Abstract

The emergence of high-speed, multi GB/s storage devices has shifted the performance bottleneck of storage virtualization to the software layers of the hypervisor. The hypervisor overheads can be avoided by allowing the virtual machine (VM) to directly access the storage device (a method known as direct device assignment), but this method voids all protection guarantees provided by filesystem permissions, since the device has no notion of client isolation. Recently, following the introduction of 10Gbs and higher networking interfaces, the PCIe specification was extended to include the SR-IOV specification for self-virtualizing devices, which allows a single physical device to present multiple virtual interfaces on the PCIe interconnect. Using SR-IOV, a hypervisor can directly assign a virtual PCIe device interface to each of its VMs. However, as networking interfaces simply multiplex packets sent from/to different clients, the specification does not dictate the semantics of a virtual storage device and how to maintain data isolation in a self-virtualizing device.

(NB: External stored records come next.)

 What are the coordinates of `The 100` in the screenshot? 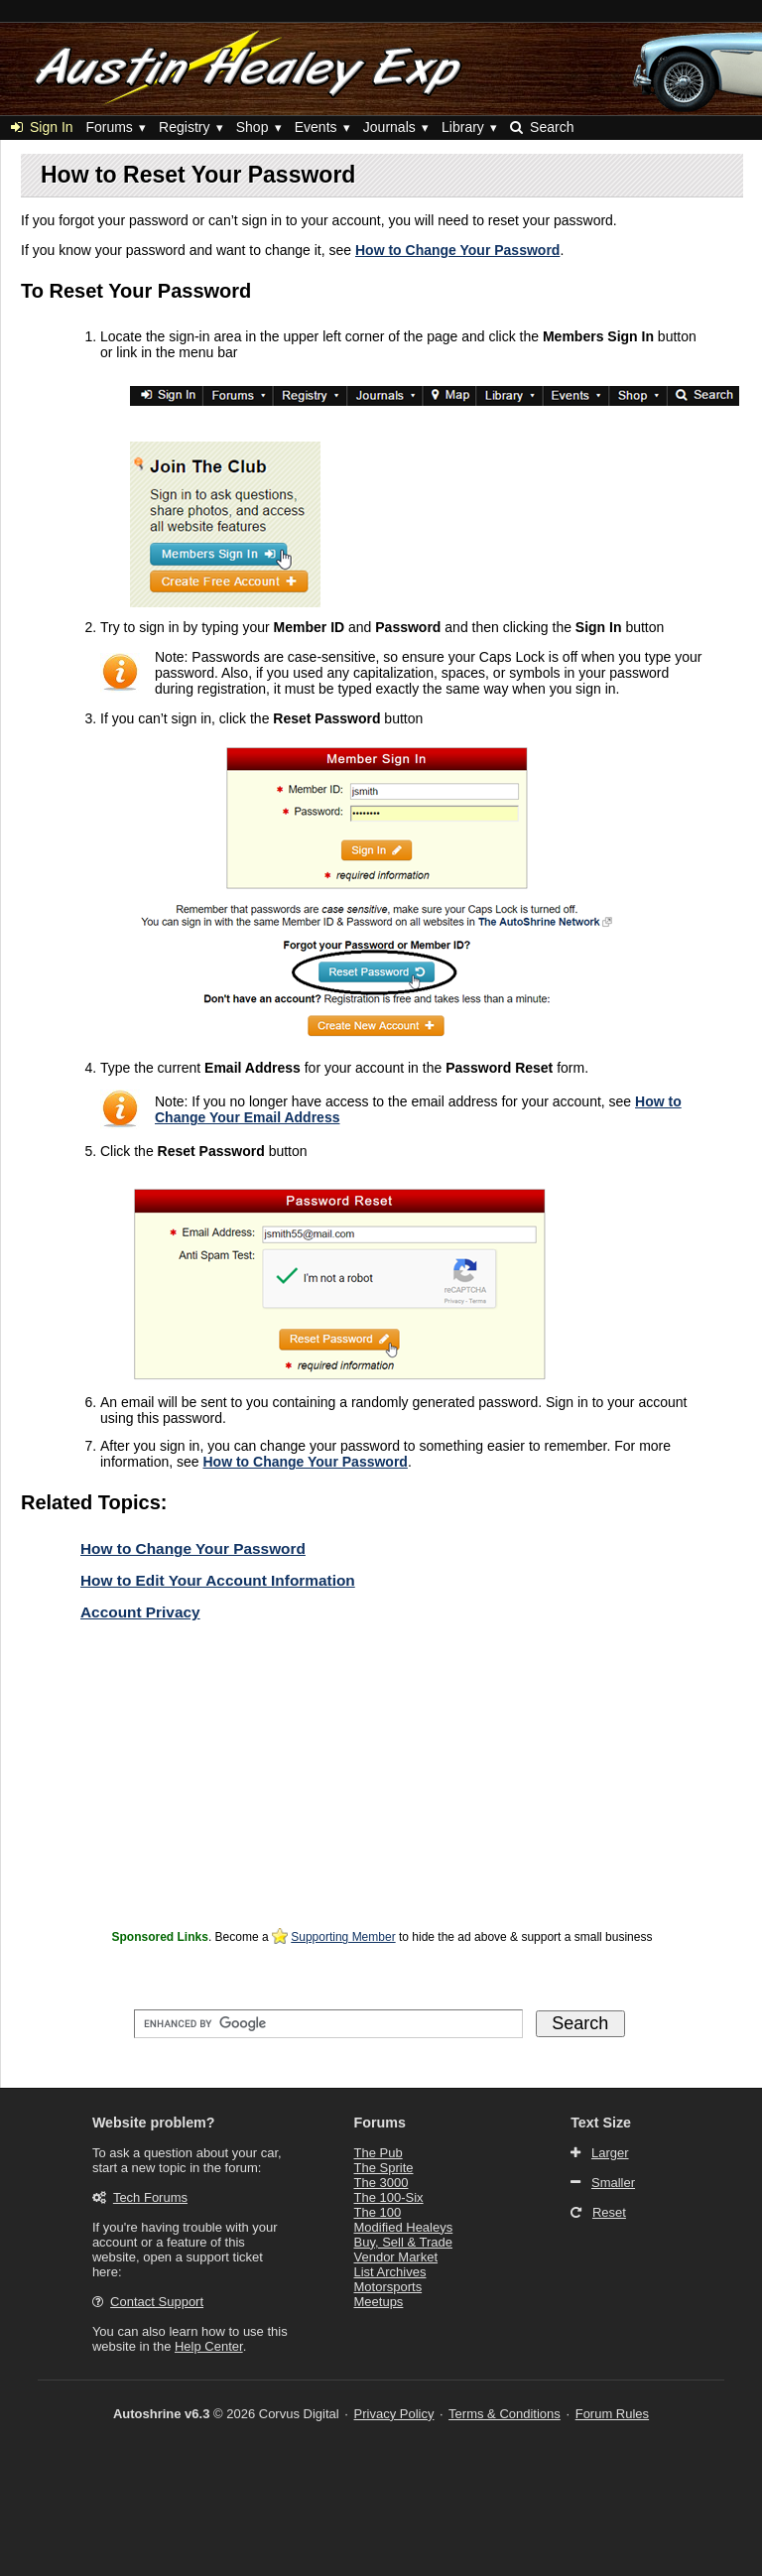 It's located at (378, 2212).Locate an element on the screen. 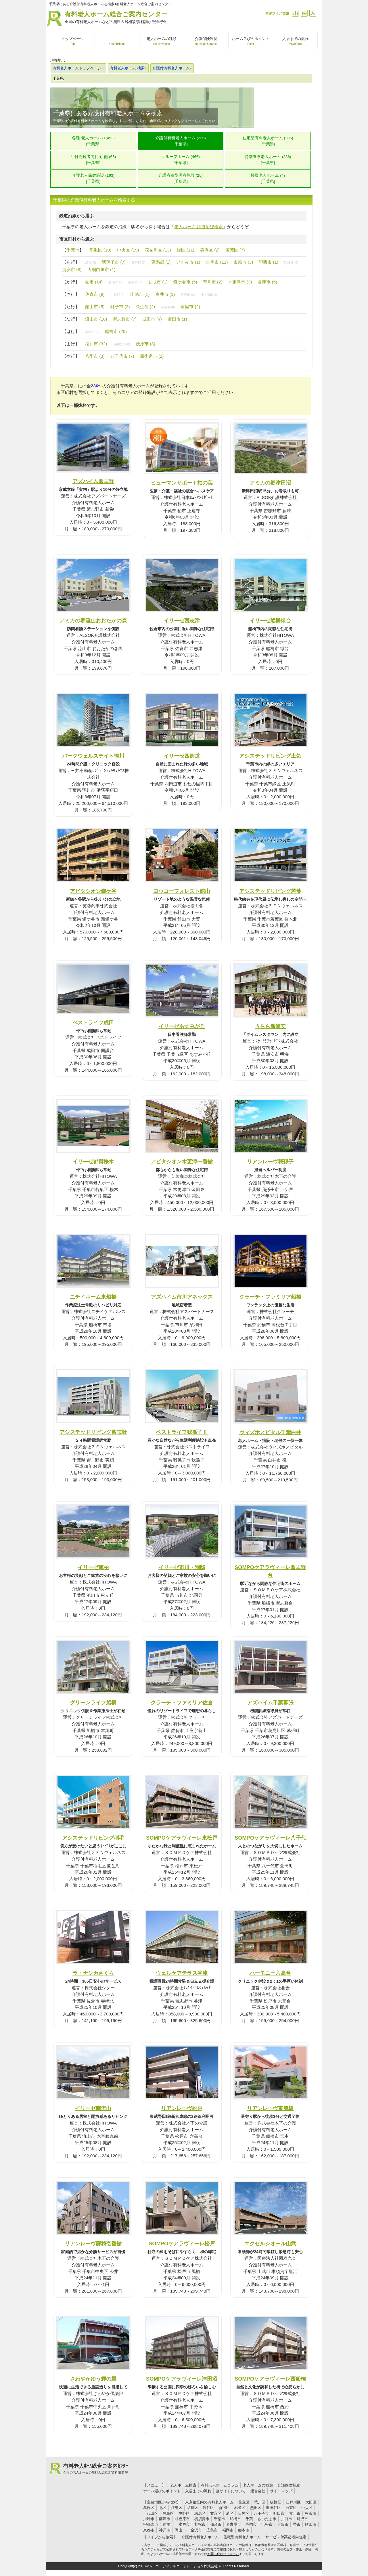 Image resolution: width=368 pixels, height=2576 pixels. さいたま市 is located at coordinates (267, 2519).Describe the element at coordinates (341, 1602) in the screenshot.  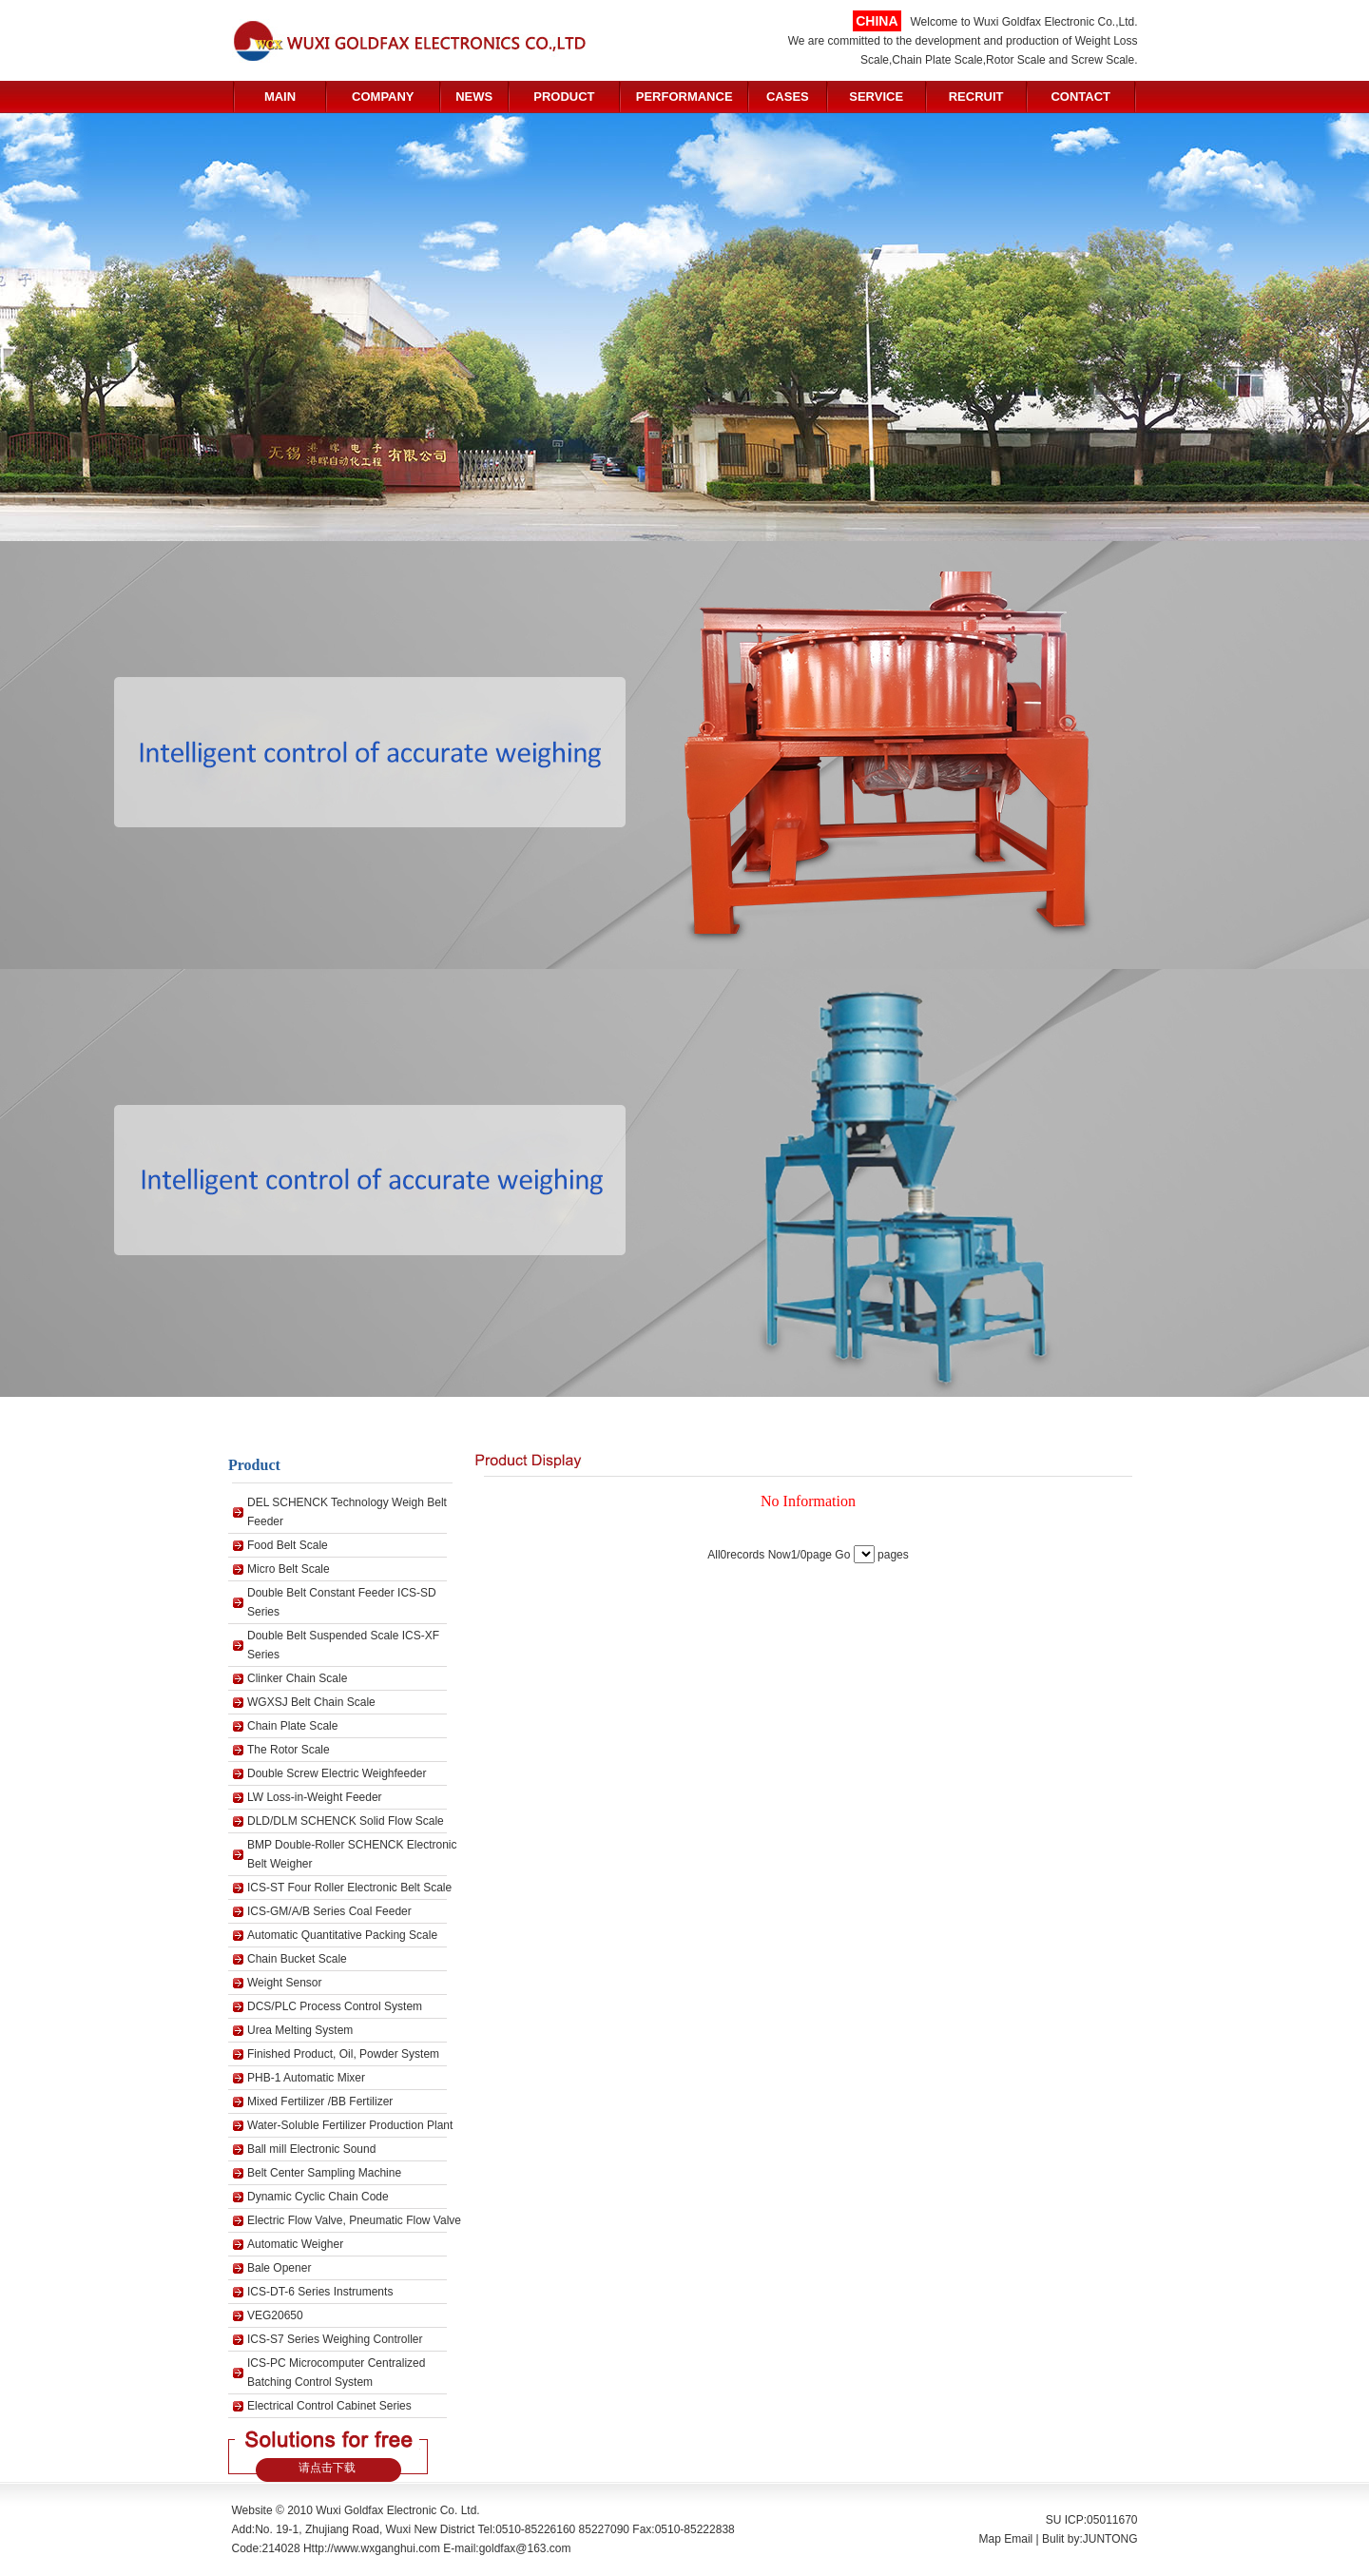
I see `Double Belt Constant Feeder ICS-SD Series` at that location.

In this paper we present the self-virtualizing, nested storage controller (NeSC) architecture, which includes a filesystem-agnostic protection mechanism that enables the physical device to export files as virtual PCIe storage devices. The protection mechanism maps file offsets to physical blocks and thereby offloads the hypervisor's storage layer functionality to hardware. Using NeSC, a hypervisor can securely expose its files as virtual PCIe devices and directly assign them to VMs. We have prototyped a 1GB/s NeSC controller using a Virtex-7 FPGA development board connected to the PCIe interconnect. Our evaluation of NeSC on a real system shows that NeSC virtual devices enable VMs to access their data with near-native performance (in terms of both throughput and latency).